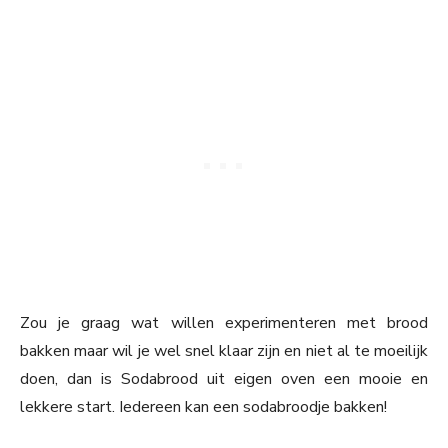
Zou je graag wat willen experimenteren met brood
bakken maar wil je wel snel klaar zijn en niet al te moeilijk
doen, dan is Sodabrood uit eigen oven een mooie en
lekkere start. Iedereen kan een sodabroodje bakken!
--
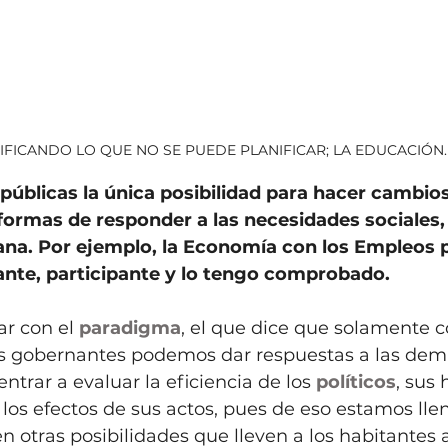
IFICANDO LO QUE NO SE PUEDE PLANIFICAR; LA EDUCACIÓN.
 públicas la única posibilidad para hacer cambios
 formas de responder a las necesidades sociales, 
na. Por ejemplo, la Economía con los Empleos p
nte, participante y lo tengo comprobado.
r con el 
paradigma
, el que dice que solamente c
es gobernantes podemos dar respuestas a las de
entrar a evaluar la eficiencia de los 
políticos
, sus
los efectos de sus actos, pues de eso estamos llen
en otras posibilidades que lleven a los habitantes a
* * *
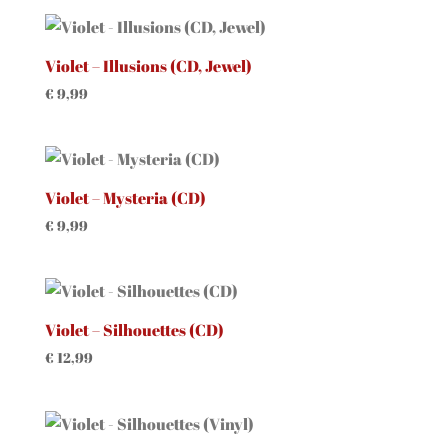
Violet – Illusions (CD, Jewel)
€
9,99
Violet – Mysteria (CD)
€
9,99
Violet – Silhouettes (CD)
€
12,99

- _REQUIRED ACTION_:
Search the listing above for "Violet" and copy every line that has it.

- _ANSWER BOX_:
Violet – Illusions (CD, Jewel)
Violet – Mysteria (CD)
Violet – Silhouettes (CD)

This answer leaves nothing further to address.